Love loves unto purity.

George MacDonald was a pastor and author in the late 1800s. He penned a volume called Unspoken Sermons in 1867. This is an excerpt from one of those sermons, “The Consuming Fire” {emphasis mine}:

“Nothing is inexorable but love. Love which will yield to prayer is imperfect and poor. Nor is it then the love that yields, but its alloy. For if at the voice of entreaty love conquers displeasure, it is love asserting itself, not love yielding its claims. It is not love that grants a boon unwillingly; still less is it love that answers a prayer to the wrong and hurt of him who prays. Love is one, and love is changeless.

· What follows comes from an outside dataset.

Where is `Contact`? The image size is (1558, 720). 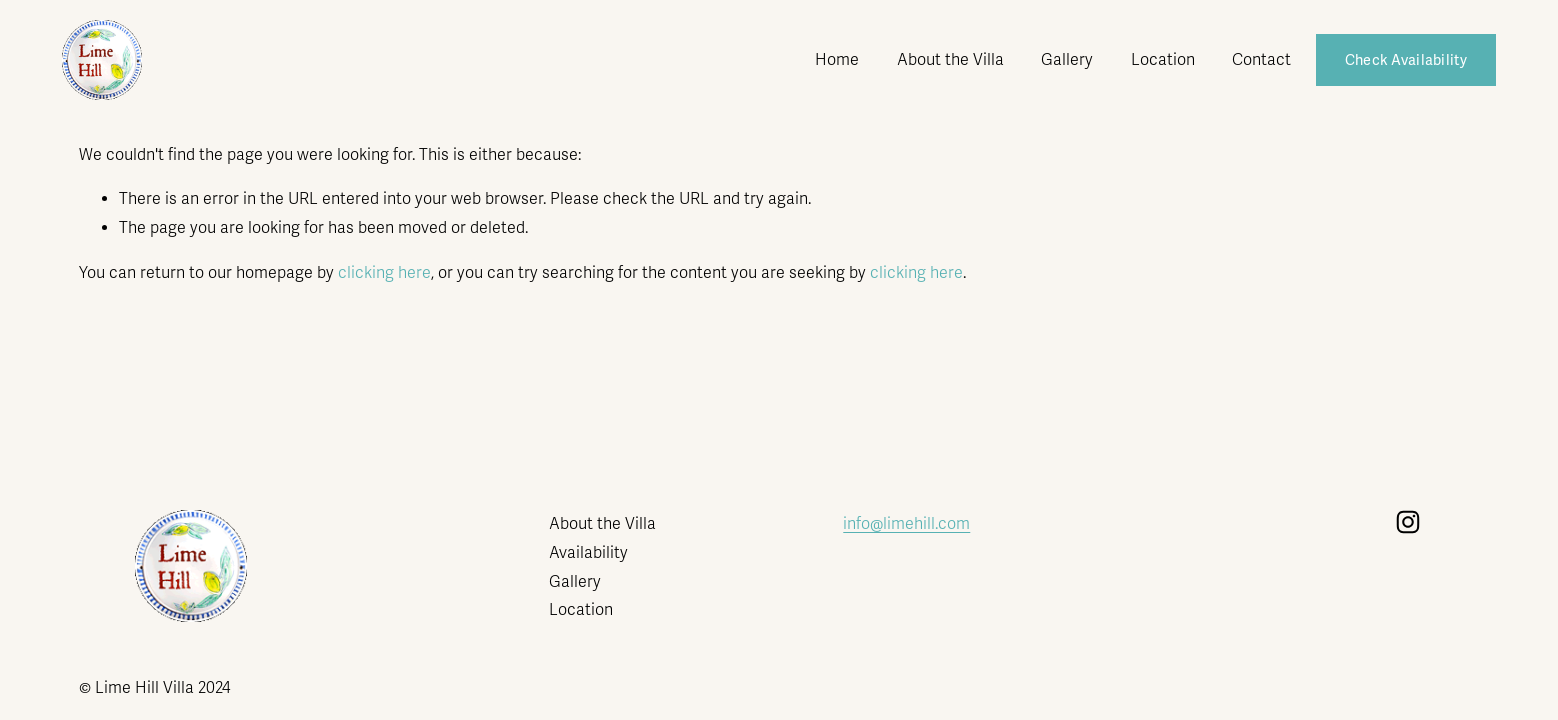 Contact is located at coordinates (1261, 60).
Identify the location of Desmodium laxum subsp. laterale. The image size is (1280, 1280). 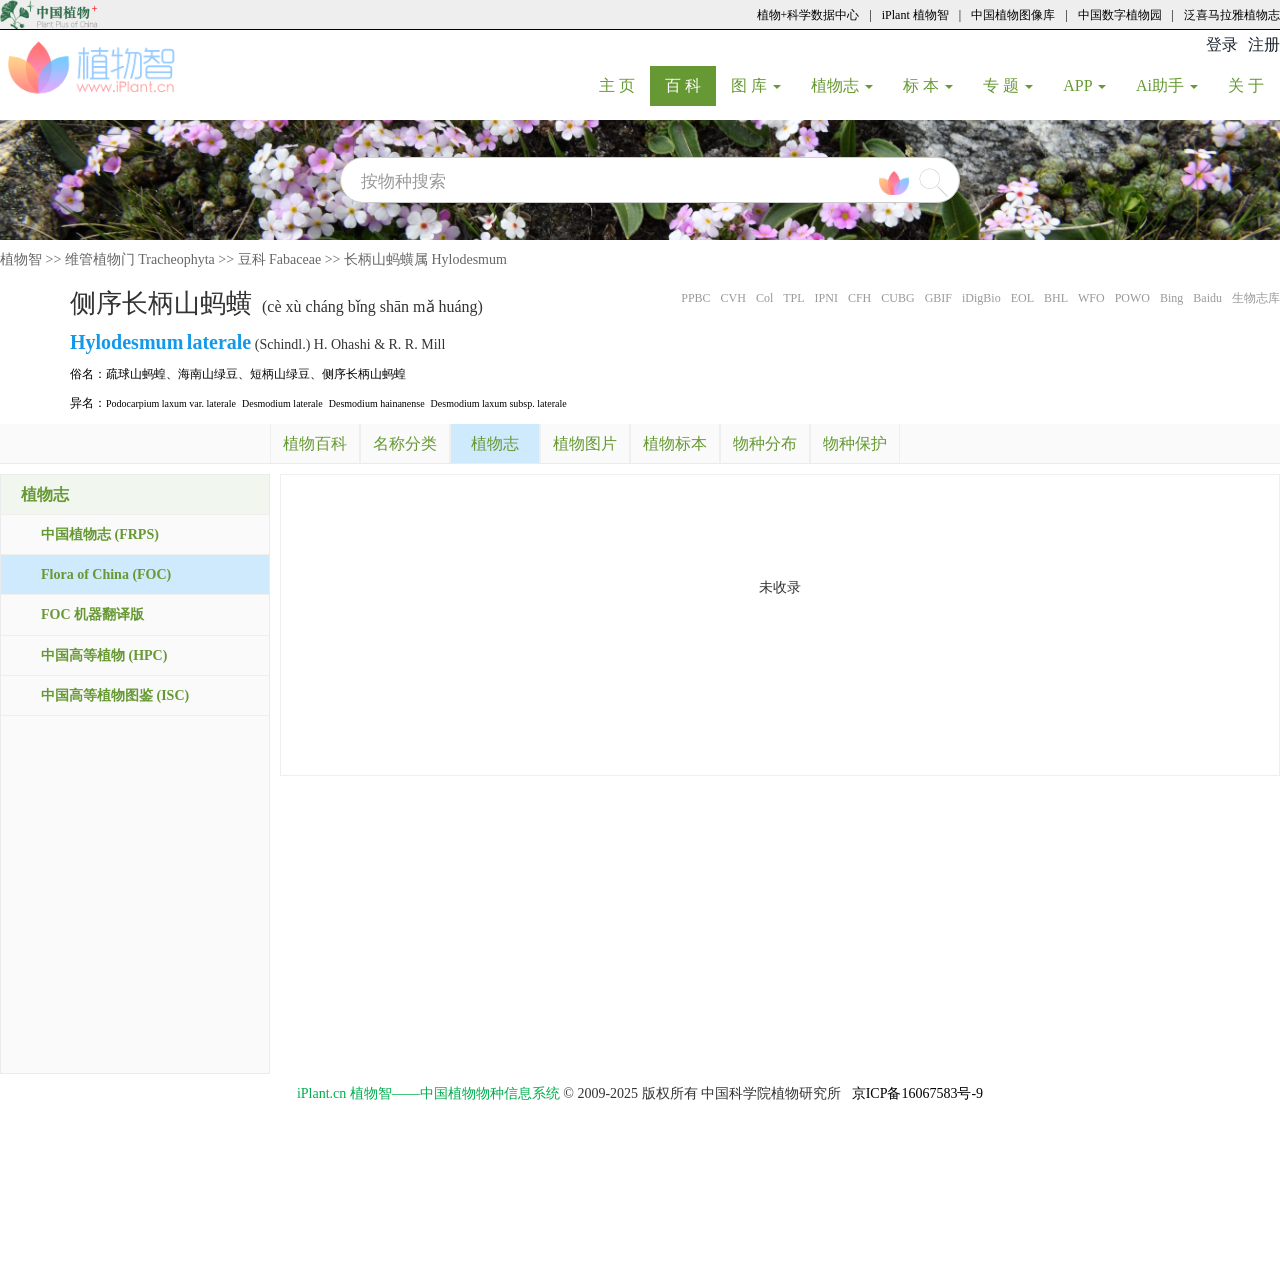 (499, 403).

For love loves unto purity. Love has ever in view the absolute loveliness of that which it beholds. Where loveliness is incomplete, and love cannot love its fill of loving, it spends itself to make more lovely, that it may love more; it strives for perfection, even that itself may be perfected–not in itself, but in the object. As it was love that first created humanity, so even human love, in proportion to its divinity, will go on creating the beautiful for its own outpouring. There is nothing eternal but that which loves and can be loved, and love is ever climbing towards the consummation when such shall be the universe, imperishable, divine.

Therefore all that is not beautiful in the beloved, all that comes between and is not of love’s kind, must be destroyed.

And our God is a consuming fire.

 

Thoughts, anyone?

MacDonald, George. “The Consuming Fire.” Unspoken Sermons, Series I.